Guardian Pam Simmons
In the Office of the Guardian we get many opportunities to advocate on behalf of children and young people and it is a very rewarding part of our work. ‘Doing it right’ though doesn’t always mean achieving the change the child wants but it means completing the advocacy with stronger relationships and the child or young person feeling satisfied with taking action.
Based on what young people have had to say about participation, advocacy and making complaints, we have a pretty good idea of what works from a young person’s point of view.1
Good advocacy for children starts from listening very well and closely. Clarifying what the child wants in their own terms but being careful not to redefine it to fit our own view of the situation or what would make our life easier.
Jake, 12, wants more contact with his father Colin. Jake’s social worker is of the opinion that Colin is unreliable and self-centred. Colin has made promises to Jake before and has almost always let him down and left Jake unsettled and unhappy. Jake’s foster family are resentful of Colin’s presence. They have looked after Jake for the last four years and have seen him settle into a happy child who attends school and has good friends. Jake has occasional, enjoyable time with his siblings who live with another family. Jake has asked us to advocate for more contact with his father.
Jake’s views are clear. But before we launch into representing his views we have to talk through the context, such as the limitations to his power (his father may let him down), his responsibility to others (what impact will this have on his foster family), unanticipated consequences (the trade-off in reduced time with his siblings).
Advocating for one thing as if it is isolated from all other things is dangerous. This is particularly so when it affects relationships between people and it is an advocate’s responsibility to think this through with the young person.
Invariably, every problem is layered, so exercising power can lie within (or below) the presenting problem. An advocate will negotiate among the parties for some change. In my example, it may not be good or possible for Jake to have more face to face contact with Colin but could he make a connection through Facebook, through Colin’s mother, or by getting more information about his father? And it might be that these alternatives are more palatable to his foster family.
Perhaps the toughest test of good advocacy is timeliness. For us, Jake’s request is just one of the matters in our work life, progressed through meetings, emails, and due process. It is easy to forget what it feels like to be Jake, waiting and hanging on a decision. Persistence and respectful pursuit of a resolution are fundamental to good advocacy.
It is also tempting to take the issue on as if it is our own, to anticipate success for ourselves by arguing well or using our authority, and to assume that the goal is to get what we asked for. The goal is always more complicated than that. Beyond the immediate issue is what we leave behind us when we step out from the advocate’s role. First, did the young person feel in control of what happened during the advocacy or complaint? Did they act for themselves whenever that was possible? (Sometimes they just need to know who to ask.) Did we check back on their views? Did we explain well enough what decisions they could make and what they couldn’t and why?

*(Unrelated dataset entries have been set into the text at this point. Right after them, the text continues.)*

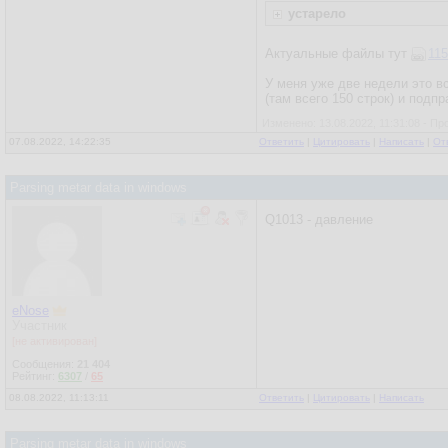
устарело
Актуальные файлы тут
115
У меня уже две недели это вс
(там всего 150 строк) и подп
Изменено: 13.08.2022, 11:31:08 - Пр
07.08.2022, 14:22:35
Ответить
|
Цитировать
|
Написать
|
От
Parsing metar data in windows
Q1013 - давление
eNose
Участник
[не активирован]
Сообщения:
21 404
Рейтинг:
6307
/
65
08.08.2022, 11:13:11
Ответить
|
Цитировать
|
Написать
Parsing metar data in windows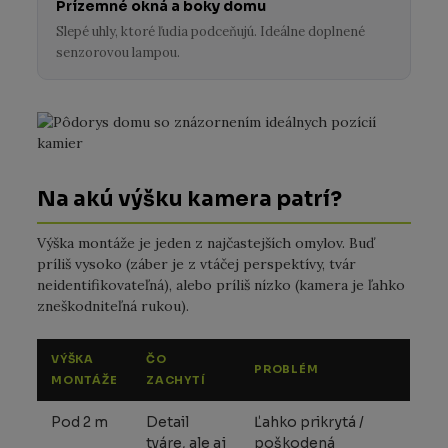
Prízemné okná a boky domu
Slepé uhly, ktoré ľudia podceňujú. Ideálne doplnené
senzorovou lampou.
Na akú výšku kamera patrí?
Výška montáže je jeden z najčastejších omylov. Buď
príliš vysoko (záber je z vtáčej perspektívy, tvár
neidentifikovateľná), alebo príliš nízko (kamera je ľahko
zneškodniteľná rukou).
VÝŠKA
ČO
PROBLÉM
MONTÁŽE
ZACHYTÍ
Pod 2 m
Detail
Ľahko prikrytá /
tváre, ale aj
poškodená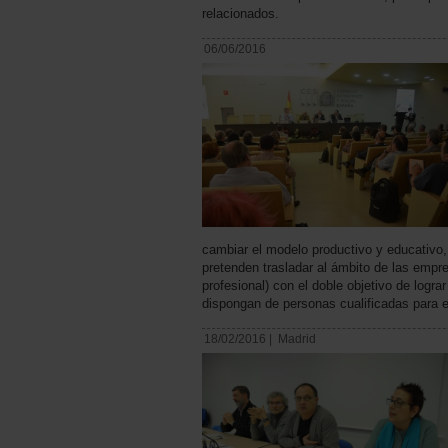
relacionados.
06/06/2016
cambiar el modelo productivo y educativo,
pretenden trasladar al ámbito de las empr
profesional) con el doble objetivo de logra
dispongan de personas cualificadas para el
18/02/2016 |
Madrid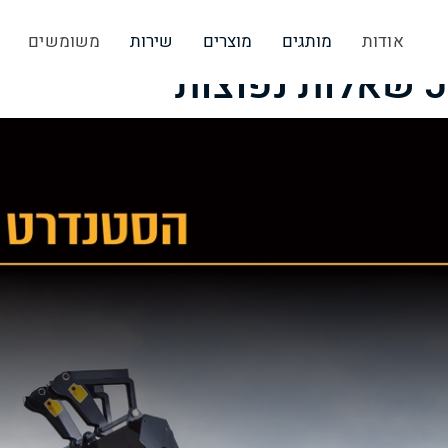
אודות
מותגים
מוצרים
שירות
משומשים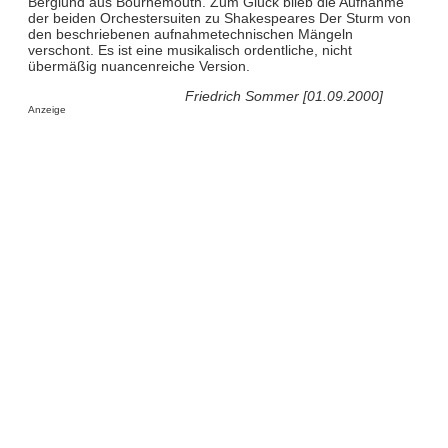
Berglund aus Bournemouth. Zum Glück blieb die Aufnahme
der beiden Orchestersuiten zu Shakespeares Der Sturm von
den beschriebenen aufnahmetechnischen Mängeln
verschont. Es ist eine musikalisch ordentliche, nicht
übermäßig nuancenreiche Version.
Friedrich Sommer [01.09.2000]
Anzeige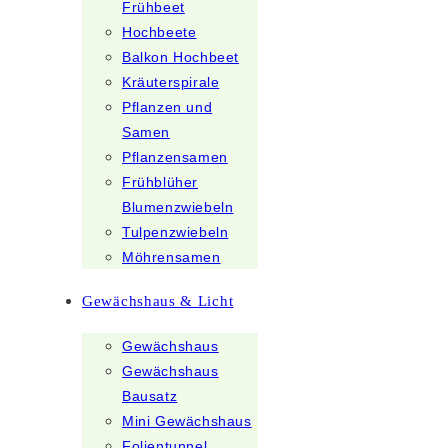
Frühbeet
Hochbeete
Balkon Hochbeet
Kräuterspirale
Pflanzen und
Samen
Pflanzensamen
Frühblüher
Blumenzwiebeln
Tulpenzwiebeln
Möhrensamen
Gewächshaus & Licht
Gewächshaus
Gewächshaus
Bausatz
Mini Gewächshaus
Folientunnel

So even if Jake does not get all that he wants he should be left feeling that he was listened to and his views respected, with a sense of control and empowerment and with the important relationships with his foster family and his worker intact.
1 See for example, Barnes, V (2007) ‘Young People’s Views of Children’s Rights and Advocacy Services: A Case for ‘Caring’ Advocacy?’ Child Abuse Review v.16 pp 140-152; Ofsted (2012) Young People’s Views on Complaints and Advocacy, www.rights4me.org; and drawn from advice provided by the Guardian’s Youth Advisors.